§ INSTRUCTIONS FOR THE TASK
Filter the data for lines with the word "area", then copy every line so identified.
########
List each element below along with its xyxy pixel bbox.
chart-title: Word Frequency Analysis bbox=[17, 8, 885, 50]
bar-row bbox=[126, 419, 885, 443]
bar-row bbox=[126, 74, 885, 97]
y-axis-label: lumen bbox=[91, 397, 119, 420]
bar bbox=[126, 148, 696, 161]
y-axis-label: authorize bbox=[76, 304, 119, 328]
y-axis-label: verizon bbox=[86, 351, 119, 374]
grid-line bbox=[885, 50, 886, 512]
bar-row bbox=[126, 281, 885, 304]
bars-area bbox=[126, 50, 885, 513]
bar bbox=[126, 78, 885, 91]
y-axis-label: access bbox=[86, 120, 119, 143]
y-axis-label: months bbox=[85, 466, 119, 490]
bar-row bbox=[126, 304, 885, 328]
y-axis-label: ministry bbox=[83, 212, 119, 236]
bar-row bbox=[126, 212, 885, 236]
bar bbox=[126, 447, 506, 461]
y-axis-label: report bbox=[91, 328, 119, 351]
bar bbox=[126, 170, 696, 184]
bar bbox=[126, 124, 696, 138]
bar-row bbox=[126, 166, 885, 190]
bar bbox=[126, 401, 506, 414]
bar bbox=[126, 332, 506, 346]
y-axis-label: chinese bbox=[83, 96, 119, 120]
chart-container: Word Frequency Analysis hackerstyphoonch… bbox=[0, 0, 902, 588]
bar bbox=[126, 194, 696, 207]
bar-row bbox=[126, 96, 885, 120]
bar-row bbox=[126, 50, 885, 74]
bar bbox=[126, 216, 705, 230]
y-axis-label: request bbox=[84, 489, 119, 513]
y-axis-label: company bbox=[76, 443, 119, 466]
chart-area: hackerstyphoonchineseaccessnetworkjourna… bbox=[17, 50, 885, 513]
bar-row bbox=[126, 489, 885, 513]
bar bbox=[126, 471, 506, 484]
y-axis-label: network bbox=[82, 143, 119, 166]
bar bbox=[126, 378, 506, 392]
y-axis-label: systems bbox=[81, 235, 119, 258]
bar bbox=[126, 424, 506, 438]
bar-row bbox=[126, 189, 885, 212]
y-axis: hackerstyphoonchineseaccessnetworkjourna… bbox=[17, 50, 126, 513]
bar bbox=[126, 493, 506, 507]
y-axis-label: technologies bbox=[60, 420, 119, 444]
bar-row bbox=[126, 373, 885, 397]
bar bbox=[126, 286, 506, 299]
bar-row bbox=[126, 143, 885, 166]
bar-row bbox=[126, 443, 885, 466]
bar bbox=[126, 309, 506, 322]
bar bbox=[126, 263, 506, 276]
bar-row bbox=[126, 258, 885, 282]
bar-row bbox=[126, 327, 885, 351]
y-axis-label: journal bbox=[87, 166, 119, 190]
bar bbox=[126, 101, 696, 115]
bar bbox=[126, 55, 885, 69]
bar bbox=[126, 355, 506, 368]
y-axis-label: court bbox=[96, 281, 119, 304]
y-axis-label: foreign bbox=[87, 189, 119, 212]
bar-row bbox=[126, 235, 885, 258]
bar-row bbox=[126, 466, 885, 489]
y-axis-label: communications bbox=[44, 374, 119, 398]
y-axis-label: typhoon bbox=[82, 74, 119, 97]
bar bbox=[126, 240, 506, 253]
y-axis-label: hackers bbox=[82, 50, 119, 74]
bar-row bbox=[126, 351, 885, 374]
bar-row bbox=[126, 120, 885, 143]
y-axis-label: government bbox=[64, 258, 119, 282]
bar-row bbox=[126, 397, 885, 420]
########
§ REPLY TO THE TASK
bars-area bbox=[126, 50, 885, 513]
chart-area: hackerstyphoonchineseaccessnetworkjourna… bbox=[17, 50, 885, 513]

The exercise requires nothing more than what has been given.